** DATA SUPPLIED follows **
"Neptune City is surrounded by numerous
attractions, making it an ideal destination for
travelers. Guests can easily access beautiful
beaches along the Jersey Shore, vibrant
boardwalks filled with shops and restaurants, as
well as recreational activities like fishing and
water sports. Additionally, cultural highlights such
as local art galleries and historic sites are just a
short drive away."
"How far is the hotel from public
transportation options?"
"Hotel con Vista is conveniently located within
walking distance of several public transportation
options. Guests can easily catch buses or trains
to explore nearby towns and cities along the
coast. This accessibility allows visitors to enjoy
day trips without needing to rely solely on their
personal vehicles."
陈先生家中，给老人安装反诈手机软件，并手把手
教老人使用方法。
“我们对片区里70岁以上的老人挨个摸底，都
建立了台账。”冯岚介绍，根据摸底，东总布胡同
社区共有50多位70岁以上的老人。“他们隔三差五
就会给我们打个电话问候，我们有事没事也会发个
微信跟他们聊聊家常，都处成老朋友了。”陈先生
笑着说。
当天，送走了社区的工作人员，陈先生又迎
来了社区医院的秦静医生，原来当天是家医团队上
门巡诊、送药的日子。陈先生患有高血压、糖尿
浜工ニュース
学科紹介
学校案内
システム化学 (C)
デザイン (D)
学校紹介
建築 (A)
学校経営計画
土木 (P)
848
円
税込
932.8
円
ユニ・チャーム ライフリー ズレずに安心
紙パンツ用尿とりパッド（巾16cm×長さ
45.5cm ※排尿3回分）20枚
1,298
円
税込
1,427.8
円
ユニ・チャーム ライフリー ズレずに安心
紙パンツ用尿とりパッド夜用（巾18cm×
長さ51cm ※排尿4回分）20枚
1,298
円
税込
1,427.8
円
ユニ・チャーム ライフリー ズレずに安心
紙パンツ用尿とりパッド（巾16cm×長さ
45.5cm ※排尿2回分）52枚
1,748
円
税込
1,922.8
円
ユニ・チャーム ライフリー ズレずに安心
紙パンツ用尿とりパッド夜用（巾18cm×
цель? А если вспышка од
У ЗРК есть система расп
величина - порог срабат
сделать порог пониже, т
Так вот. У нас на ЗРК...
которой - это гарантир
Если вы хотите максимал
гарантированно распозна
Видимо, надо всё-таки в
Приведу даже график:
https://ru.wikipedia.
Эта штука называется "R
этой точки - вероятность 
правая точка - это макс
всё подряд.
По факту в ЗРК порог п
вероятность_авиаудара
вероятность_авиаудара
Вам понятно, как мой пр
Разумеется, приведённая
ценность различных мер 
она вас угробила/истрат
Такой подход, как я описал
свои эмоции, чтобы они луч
** End of DATA SUPPLIED **
» **TRY IT**
Find the line that contains "hotel from public" in the data above. Reproduce it and every later line exactly, through the last one.

» **RESULT OF THIS TASK**
"How far is the hotel from public
transportation options?"
"Hotel con Vista is conveniently located within
walking distance of several public transportation
options. Guests can easily catch buses or trains
to explore nearby towns and cities along the
coast. This accessibility allows visitors to enjoy
day trips without needing to rely solely on their
personal vehicles."
陈先生家中，给老人安装反诈手机软件，并手把手
教老人使用方法。
“我们对片区里70岁以上的老人挨个摸底，都
建立了台账。”冯岚介绍，根据摸底，东总布胡同
社区共有50多位70岁以上的老人。“他们隔三差五
就会给我们打个电话问候，我们有事没事也会发个
微信跟他们聊聊家常，都处成老朋友了。”陈先生
笑着说。
当天，送走了社区的工作人员，陈先生又迎
来了社区医院的秦静医生，原来当天是家医团队上
门巡诊、送药的日子。陈先生患有高血压、糖尿
浜工ニュース
学科紹介
学校案内
システム化学 (C)
デザイン (D)
学校紹介
建築 (A)
学校経営計画
土木 (P)
848
円
税込
932.8
円
ユニ・チャーム ライフリー ズレずに安心
紙パンツ用尿とりパッド（巾16cm×長さ
45.5cm ※排尿3回分）20枚
1,298
円
税込
1,427.8
円
ユニ・チャーム ライフリー ズレずに安心
紙パンツ用尿とりパッド夜用（巾18cm×
長さ51cm ※排尿4回分）20枚
1,298
円
税込
1,427.8
円
ユニ・チャーム ライフリー ズレずに安心
紙パンツ用尿とりパッド（巾16cm×長さ
45.5cm ※排尿2回分）52枚
1,748
円
税込
1,922.8
円
ユニ・チャーム ライフリー ズレずに安心
紙パンツ用尿とりパッド夜用（巾18cm×
цель? А если вспышка од
У ЗРК есть система расп
величина - порог срабат
сделать порог пониже, т
Так вот. У нас на ЗРК...
которой - это гарантир
Если вы хотите максимал
гарантированно распозна
Видимо, надо всё-таки в
Приведу даже график:
https://ru.wikipedia.
Эта штука называется "R
этой точки - вероятность 
правая точка - это макс
всё подряд.
По факту в ЗРК порог п
вероятность_авиаудара
вероятность_авиаудара
Вам понятно, как мой пр
Разумеется, приведённая
ценность различных мер 
она вас угробила/истрат
Такой подход, как я описал
свои эмоции, чтобы они луч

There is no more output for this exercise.